Train transformer without teacher forcing

Has anyone tried training transformer without teacher forcing? I was thinking of doing it but could not understand how to implement it in batch.
Here is my code, It works with batch size=1.

with torch.no_grad():
        for batch in test_loader:
            src, trg = batch
            imgs.append(src.flatten(0,1))
            src, trg = src.cuda(), trg.cuda()     
            memory = get_memory(model,src.float())                
            out_indexes = [tokenizer.chars.index('SOS'), ]            
            for i in range(max_text_length):
                mask = model.generate_square_subsequent_mask(i+1).to(device)
                trg_tensor = torch.LongTensor(out_indexes).unsqueeze(1).to(device)
                output = model.vocab(model.transformer_decoder(model.query_pos(model.decoder(trg_tensor)), memory,tgt_mask=mask))
                out_token = output.argmax(2)[-1].item()
                out_indexes.append(out_token)
                if out_token == tokenizer.chars.index('EOS'):
                    break

I’m trying transformer without teacher forcing for time series prediction and I came out with this snippet. Theoretically it works fine, but it’s tremendously slow and it keep crashing due to cuda running out of memory as soon as I use a batch size greater than 3,4 samples.

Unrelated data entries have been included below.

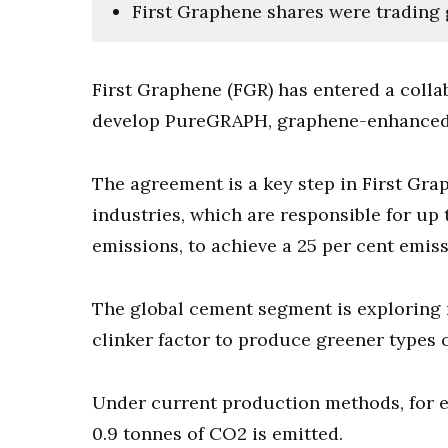
First Graphene shares were trading 
First Graphene (FGR) has entered a colla
develop PureGRAPH, graphene-enhanced c
The agreement is a key step in First Gra
industries, which are responsible for up 
emissions, to achieve a 25 per cent emis
The global cement segment is exploring 
clinker factor to produce greener types 
Under current production methods, for e
0.9 tonnes of CO2 is emitted.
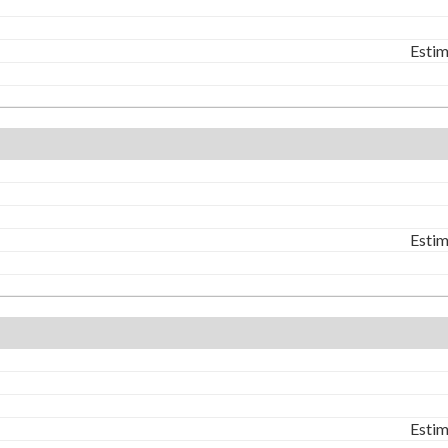
Estim
Estim
Estim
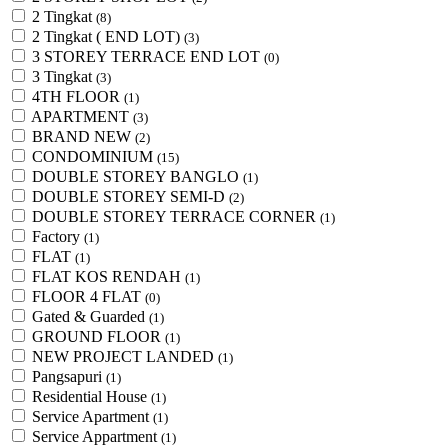
2 Tingkat
(8)
2 Tingkat ( END LOT)
(3)
3 STOREY TERRACE END LOT
(0)
3 Tingkat
(3)
4TH FLOOR
(1)
APARTMENT
(3)
BRAND NEW
(2)
CONDOMINIUM
(15)
DOUBLE STOREY BANGLO
(1)
DOUBLE STOREY SEMI-D
(2)
DOUBLE STOREY TERRACE CORNER
(1)
Factory
(1)
FLAT
(1)
FLAT KOS RENDAH
(1)
FLOOR 4 FLAT
(0)
Gated & Guarded
(1)
GROUND FLOOR
(1)
NEW PROJECT LANDED
(1)
Pangsapuri
(1)
Residential House
(1)
Service Apartment
(1)
Service Appartment
(1)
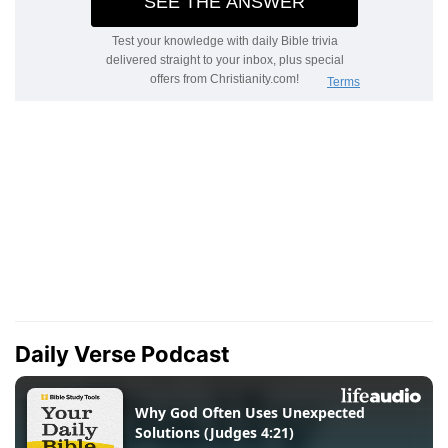
Daily Verse Podcast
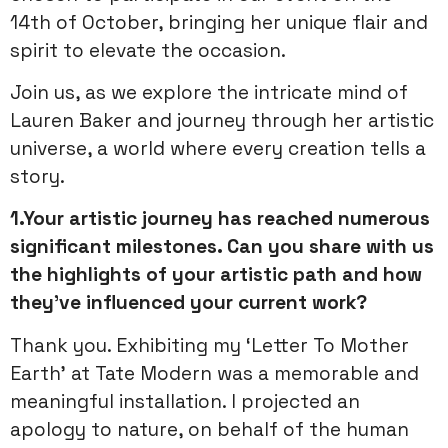
14th of October, bringing her unique flair and
spirit to elevate the occasion.
Join us, as we explore the intricate mind of
Lauren Baker and journey through her artistic
universe, a world where every creation tells a
story.
1.Your artistic journey has reached numerous
significant milestones. Can you share with us
the highlights of your artistic path and how
they’ve influenced your current work?
Thank you. Exhibiting my ‘Letter To Mother
Earth’ at Tate Modern was a memorable and
meaningful installation. I projected an
apology to nature, on behalf of the human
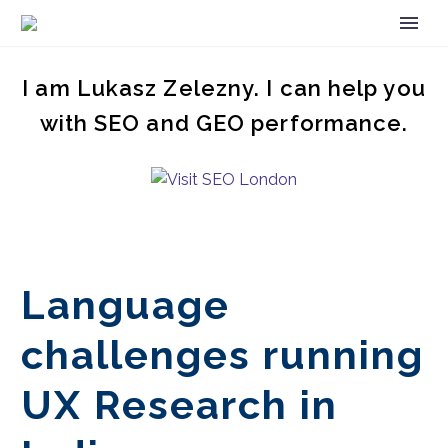
I am Lukasz Zelezny. I can help you
with SEO and GEO performance.
Language
challenges running
UX Research in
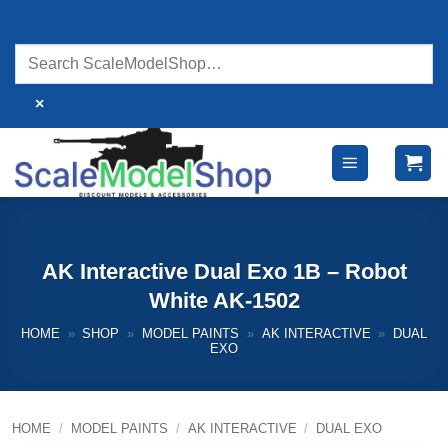
Skip
to
content
×
AK Interactive Dual Exo 1B – Robot
White AK-1502
HOME
»
SHOP
»
MODEL PAINTS
»
AK INTERACTIVE
»
DUAL
EXO
HOME
/
MODEL PAINTS
/
AK INTERACTIVE
/
DUAL EXO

# src shape is [n_batch, src_length, d_model] --> [N, S, D]
# tgt and gt (groundtruth) shape is [n_batch, tgt_length, d_model] --> [N, T, D]

l = 0.
for src, tgt, gt in loader:
    src, tgt, gt = src.to(device), tgt.to(device), gt.to(device)
    optimizer.zero_grad()

    # first tgt element is the last src one, followed by a zero-filled tensor
    tgt = torch.cat((src[:, -1:, :], torch.zeros(tgt.shape[0], tgt.shape[1] - 1, tgt.shape[2], device=device)), dim=1)

    out = torch.zeros_like(tgt, device=device)
    memory = model.encode(src)
    for j in range(gt.shape[1]):
        out = model.decode(tgt, memory)
        l += loss(out[:, j, :], gt[:, j, :])
        tgt = tgt.detach()
        tgt = torch.cat((tgt[:, :j + 1, :], out[:, j:j+1, :], tgt[:, j + 1:gt.shape[1] - 1, :]), dim=1) 
    l.backward()

cuda issues was probably caused by torch.autograd.set_detect_anomaly(True), which I was set for debugging purpose. The code should run fine.

Thank you for your share. I want to know the meaning of the d_model. I adopt BART to try your code, but the size of input_ids is [n_batch, seq_length] but there is no d_model. Can you help me?

I’m not an expert with BART, but I suppose what you’re referring to are the indexes of the embedding employed by the model. Each of those seq_length item is an index for a vocabulary of N embeddings, each of which being a tensor of size d_model. Those will make the input to your model. This may be an helpful read.